[Problem]:
Only the lines from the first line of the material below to the line containing "Criteri di compilazione (452, 1948)", inclusive, should be copied, each exactly as written.
[[ Provided records open ]]
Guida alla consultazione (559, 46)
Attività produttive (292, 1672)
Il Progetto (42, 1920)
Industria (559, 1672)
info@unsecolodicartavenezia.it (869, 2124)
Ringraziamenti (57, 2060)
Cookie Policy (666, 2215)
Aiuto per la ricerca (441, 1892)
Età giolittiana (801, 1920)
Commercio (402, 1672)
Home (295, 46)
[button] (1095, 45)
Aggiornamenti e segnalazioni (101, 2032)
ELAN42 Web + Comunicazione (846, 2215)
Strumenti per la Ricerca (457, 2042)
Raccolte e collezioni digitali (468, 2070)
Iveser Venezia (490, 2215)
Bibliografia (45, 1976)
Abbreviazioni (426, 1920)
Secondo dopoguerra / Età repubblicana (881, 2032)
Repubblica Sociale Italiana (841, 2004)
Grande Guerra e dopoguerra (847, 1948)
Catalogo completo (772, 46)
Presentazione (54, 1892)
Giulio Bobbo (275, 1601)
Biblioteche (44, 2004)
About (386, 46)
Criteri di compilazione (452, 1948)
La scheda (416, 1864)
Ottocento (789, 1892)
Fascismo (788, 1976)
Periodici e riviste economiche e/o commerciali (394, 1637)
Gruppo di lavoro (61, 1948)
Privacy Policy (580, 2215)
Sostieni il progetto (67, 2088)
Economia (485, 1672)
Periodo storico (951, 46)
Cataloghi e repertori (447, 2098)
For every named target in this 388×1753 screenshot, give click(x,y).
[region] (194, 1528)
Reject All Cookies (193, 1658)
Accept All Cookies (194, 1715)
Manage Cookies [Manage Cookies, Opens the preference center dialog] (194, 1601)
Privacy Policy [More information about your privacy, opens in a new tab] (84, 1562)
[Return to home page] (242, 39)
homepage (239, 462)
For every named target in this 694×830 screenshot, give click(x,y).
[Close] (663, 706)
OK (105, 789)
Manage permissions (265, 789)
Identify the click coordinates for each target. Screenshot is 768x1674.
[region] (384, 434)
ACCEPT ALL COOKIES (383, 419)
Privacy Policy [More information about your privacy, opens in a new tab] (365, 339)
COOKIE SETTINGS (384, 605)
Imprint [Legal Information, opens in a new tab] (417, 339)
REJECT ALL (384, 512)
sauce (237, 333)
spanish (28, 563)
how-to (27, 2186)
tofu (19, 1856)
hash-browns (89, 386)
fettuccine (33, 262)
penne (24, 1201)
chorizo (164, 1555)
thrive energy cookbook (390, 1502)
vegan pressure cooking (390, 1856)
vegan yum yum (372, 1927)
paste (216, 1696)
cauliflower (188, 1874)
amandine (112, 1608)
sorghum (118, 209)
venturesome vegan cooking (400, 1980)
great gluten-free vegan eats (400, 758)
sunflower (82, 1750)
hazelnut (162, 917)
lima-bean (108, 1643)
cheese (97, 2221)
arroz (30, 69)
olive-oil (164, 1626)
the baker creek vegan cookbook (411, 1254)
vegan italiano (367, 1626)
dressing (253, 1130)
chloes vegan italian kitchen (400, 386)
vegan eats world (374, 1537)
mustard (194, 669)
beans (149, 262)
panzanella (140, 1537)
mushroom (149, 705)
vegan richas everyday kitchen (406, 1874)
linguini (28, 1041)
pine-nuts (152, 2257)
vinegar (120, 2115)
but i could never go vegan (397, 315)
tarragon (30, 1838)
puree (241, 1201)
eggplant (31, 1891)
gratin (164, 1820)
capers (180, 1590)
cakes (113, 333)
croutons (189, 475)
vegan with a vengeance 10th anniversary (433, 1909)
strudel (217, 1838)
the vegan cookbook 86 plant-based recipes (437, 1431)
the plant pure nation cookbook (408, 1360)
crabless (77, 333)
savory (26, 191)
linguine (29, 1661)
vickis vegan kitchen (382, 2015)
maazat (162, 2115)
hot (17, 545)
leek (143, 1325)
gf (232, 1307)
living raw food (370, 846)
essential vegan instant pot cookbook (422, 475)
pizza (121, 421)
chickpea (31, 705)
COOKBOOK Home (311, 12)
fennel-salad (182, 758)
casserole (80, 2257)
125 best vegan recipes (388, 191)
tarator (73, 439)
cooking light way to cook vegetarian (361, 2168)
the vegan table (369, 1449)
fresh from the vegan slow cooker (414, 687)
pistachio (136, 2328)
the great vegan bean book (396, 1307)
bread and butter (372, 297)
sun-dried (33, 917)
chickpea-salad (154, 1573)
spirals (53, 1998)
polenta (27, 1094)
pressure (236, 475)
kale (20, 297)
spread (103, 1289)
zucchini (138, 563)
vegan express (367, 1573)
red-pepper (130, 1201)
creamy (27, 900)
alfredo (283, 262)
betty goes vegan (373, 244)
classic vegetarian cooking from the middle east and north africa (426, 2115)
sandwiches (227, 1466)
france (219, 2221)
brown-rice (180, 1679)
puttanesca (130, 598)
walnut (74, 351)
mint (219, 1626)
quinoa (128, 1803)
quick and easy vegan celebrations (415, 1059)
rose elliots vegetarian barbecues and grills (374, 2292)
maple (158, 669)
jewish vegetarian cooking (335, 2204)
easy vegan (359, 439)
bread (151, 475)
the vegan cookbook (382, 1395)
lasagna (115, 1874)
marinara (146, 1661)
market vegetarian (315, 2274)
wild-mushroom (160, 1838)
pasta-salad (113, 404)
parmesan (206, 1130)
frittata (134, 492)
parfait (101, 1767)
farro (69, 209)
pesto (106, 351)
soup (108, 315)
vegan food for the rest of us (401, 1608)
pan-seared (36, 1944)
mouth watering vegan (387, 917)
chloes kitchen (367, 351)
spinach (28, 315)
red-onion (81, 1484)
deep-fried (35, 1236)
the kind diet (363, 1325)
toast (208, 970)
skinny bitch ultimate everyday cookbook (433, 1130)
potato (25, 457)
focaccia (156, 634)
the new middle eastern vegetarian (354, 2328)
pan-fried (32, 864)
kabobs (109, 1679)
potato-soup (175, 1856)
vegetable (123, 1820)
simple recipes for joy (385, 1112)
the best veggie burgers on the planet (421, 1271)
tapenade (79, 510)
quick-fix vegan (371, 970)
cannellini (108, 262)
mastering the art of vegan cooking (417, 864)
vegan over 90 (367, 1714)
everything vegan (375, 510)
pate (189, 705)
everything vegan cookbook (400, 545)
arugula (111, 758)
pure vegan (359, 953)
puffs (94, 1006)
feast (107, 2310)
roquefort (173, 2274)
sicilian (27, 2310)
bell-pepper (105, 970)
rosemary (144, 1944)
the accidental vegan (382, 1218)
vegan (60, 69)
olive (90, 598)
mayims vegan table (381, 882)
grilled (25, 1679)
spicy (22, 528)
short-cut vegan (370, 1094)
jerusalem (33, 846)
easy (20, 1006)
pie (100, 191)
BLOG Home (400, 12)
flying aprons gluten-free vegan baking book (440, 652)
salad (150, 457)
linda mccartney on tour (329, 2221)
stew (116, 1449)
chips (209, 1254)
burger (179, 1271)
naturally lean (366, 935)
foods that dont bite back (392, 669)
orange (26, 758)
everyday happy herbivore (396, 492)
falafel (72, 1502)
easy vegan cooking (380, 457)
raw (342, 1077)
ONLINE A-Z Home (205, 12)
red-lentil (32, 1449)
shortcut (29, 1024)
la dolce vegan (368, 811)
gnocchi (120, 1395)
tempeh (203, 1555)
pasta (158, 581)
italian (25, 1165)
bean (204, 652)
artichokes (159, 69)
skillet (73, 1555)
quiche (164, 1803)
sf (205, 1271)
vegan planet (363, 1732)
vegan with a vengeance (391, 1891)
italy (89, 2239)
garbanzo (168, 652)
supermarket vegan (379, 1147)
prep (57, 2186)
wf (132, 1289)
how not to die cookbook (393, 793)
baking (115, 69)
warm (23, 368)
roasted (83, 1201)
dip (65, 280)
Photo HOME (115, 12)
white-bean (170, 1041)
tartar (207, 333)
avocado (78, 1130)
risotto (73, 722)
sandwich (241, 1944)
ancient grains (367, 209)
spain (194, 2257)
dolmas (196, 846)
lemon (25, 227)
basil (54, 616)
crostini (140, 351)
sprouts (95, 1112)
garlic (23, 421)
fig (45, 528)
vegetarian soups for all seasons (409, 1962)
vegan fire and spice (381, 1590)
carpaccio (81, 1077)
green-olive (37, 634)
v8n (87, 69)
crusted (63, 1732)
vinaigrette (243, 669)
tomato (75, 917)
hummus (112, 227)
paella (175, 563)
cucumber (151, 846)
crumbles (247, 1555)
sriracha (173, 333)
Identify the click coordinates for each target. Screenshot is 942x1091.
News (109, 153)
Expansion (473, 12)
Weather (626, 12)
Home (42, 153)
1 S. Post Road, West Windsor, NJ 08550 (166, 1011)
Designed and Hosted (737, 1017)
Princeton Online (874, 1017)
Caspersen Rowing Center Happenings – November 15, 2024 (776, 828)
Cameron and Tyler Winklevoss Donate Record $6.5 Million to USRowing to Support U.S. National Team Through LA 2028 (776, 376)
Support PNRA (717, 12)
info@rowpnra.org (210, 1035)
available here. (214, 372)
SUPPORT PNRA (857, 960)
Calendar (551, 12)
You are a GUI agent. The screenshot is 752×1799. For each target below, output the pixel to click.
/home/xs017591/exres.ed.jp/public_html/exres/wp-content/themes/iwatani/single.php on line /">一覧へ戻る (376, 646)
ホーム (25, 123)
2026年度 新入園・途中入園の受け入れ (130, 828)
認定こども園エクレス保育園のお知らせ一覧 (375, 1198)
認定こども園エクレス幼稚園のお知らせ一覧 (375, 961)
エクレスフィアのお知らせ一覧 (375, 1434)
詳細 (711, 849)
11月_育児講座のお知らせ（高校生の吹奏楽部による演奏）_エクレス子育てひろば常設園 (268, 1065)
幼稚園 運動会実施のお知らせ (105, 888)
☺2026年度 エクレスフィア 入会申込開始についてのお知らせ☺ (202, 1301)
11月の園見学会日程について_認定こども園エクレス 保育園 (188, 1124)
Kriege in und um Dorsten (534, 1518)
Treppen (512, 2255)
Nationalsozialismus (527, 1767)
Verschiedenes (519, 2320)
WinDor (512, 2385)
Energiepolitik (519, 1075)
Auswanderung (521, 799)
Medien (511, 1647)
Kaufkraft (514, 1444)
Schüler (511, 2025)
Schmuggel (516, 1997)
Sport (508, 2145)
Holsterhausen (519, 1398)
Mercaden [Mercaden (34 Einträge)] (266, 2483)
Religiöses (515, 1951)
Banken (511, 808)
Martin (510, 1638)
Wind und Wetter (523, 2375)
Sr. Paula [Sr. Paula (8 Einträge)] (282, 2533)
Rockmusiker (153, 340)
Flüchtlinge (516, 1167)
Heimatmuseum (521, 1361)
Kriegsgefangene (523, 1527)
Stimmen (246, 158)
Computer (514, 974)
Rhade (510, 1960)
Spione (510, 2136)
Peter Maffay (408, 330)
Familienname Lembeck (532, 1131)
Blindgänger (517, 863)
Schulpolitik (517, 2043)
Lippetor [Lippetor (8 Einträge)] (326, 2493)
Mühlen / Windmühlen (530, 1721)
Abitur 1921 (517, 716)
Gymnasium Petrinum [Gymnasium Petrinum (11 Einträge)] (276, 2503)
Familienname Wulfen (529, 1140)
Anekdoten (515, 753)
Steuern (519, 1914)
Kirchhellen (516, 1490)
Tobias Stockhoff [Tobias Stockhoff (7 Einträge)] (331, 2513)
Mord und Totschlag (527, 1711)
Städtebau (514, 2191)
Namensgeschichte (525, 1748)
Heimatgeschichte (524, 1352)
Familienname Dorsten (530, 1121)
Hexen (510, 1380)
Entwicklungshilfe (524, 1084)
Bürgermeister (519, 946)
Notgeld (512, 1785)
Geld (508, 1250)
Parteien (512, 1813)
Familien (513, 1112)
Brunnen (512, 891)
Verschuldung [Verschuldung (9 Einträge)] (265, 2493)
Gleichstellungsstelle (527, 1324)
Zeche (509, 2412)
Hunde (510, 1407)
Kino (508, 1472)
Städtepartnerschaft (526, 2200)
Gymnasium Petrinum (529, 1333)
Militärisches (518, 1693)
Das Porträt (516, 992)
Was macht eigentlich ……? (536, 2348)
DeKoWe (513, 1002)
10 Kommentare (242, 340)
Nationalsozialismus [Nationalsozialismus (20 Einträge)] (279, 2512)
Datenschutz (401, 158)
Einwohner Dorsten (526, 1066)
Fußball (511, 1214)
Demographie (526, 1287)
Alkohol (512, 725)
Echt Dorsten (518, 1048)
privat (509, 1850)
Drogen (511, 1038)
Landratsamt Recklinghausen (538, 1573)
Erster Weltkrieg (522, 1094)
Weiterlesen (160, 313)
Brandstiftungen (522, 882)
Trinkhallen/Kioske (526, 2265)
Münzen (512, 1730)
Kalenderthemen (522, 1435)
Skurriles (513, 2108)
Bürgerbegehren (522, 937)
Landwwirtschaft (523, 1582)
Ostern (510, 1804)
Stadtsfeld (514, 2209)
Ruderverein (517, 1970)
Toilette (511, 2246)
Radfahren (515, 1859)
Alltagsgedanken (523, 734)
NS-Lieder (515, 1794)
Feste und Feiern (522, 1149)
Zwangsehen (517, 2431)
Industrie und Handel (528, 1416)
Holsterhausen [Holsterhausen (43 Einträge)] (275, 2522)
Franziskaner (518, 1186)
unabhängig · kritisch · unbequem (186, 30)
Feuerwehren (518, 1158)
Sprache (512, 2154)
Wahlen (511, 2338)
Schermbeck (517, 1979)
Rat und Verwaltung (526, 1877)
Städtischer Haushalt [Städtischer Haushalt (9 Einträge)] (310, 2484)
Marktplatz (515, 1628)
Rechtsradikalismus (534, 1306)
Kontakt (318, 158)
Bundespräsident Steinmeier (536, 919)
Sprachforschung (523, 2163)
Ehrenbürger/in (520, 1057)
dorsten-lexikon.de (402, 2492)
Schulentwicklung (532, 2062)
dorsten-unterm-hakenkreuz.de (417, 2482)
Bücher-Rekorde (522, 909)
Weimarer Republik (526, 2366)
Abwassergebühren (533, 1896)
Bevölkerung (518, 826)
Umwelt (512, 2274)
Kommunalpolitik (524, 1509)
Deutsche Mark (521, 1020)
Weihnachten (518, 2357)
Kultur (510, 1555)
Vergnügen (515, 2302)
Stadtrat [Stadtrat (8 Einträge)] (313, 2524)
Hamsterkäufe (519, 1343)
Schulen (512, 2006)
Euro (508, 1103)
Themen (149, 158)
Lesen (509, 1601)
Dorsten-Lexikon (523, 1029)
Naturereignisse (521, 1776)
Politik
[[ Provided records closed ]]
[Answer below]:
Guida alla consultazione (559, 46)
Attività produttive (292, 1672)
Il Progetto (42, 1920)
Industria (559, 1672)
info@unsecolodicartavenezia.it (869, 2124)
Ringraziamenti (57, 2060)
Cookie Policy (666, 2215)
Aiuto per la ricerca (441, 1892)
Età giolittiana (801, 1920)
Commercio (402, 1672)
Home (295, 46)
[button] (1095, 45)
Aggiornamenti e segnalazioni (101, 2032)
ELAN42 Web + Comunicazione (846, 2215)
Strumenti per la Ricerca (457, 2042)
Raccolte e collezioni digitali (468, 2070)
Iveser Venezia (490, 2215)
Bibliografia (45, 1976)
Abbreviazioni (426, 1920)
Secondo dopoguerra / Età repubblicana (881, 2032)
Repubblica Sociale Italiana (841, 2004)
Grande Guerra e dopoguerra (847, 1948)
Catalogo completo (772, 46)
Presentazione (54, 1892)
Giulio Bobbo (275, 1601)
Biblioteche (44, 2004)
About (386, 46)
Criteri di compilazione (452, 1948)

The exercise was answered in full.